While many ethical hackers do charge upwards of six figures, there is often more money to be made as a black hat hacker. Companies like Google, for example, run bug bounty programs where they award prizes of $50,000 for hackers who spot security flaws in their software. This is in an attempt to improve the software, and to encourage hackers not to sell details of these weaknesses on the black market. While it sounds like a great way for a skilled hacker to make a living, it’s far more tricky than that. These companies only pay out on a first come first serve basis, which means that if someone else spots a security flaw first they’ll receive the award. Most ethical hackers see these hunts as a fun side-gig, nothing more.
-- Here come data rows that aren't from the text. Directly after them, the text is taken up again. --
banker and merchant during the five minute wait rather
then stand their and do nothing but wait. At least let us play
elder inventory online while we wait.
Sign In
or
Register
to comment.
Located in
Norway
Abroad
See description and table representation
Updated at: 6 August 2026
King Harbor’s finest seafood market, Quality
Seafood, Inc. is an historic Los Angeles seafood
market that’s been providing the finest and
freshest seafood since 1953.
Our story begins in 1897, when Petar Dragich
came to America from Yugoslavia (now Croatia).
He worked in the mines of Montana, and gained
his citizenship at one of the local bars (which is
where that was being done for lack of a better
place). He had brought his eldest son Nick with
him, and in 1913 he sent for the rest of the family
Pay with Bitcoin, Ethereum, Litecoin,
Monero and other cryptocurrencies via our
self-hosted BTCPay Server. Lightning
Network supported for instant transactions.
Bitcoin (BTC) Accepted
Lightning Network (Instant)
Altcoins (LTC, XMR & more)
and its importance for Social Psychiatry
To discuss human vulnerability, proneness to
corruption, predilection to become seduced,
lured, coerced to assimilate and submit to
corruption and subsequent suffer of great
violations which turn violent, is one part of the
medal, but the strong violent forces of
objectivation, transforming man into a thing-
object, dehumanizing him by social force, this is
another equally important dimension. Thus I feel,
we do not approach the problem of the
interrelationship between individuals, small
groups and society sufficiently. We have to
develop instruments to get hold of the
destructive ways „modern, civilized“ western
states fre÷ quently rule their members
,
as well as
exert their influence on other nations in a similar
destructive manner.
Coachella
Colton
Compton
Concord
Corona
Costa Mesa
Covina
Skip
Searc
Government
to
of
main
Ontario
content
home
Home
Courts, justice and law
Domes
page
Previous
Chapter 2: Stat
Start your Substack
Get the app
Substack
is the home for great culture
Regardless of the need for such professionals, many organizations are not ready for what ethical hackers have to offer. We hear of enough cases where white hat hackers notify companies of security flaws, only then to be accused of trying to hack into the company’s systems.
TRUE STORY: In August 2014, CyberInt discovered that threat actors had managed to penetrate Samsung’s internal servers. Despite being notified of this by our security team, there is no clear evidence that Samsung did anything about this. We have no idea why. Do companies distrust the whistle blower or simply not know what to do with this information?
August 2014 - Shell Access to internal server found on Twitter by Argos
Are we scaring the wrong hackers?
Ethical hacking could very well be one of the best paid and most in demand professions of our time….. But we still have a long way to go. Many of the negative connotations and false assumptions surrounding ethical hacking need to change, and organizations must learn to embrace this new generation of hackers.
For the record, ethical hackers are subjected to stringent security checks which focus on online activity as well as the hacker's background. Many organizations also require hackers to have some official certification before they'll employ them. The fact that these security checks are ongoing coupled with the impressive pay, is seen to be reason enough to keep ethical hackers on the straight and narrow. All things considered, it really does pay to be a white hat hacker.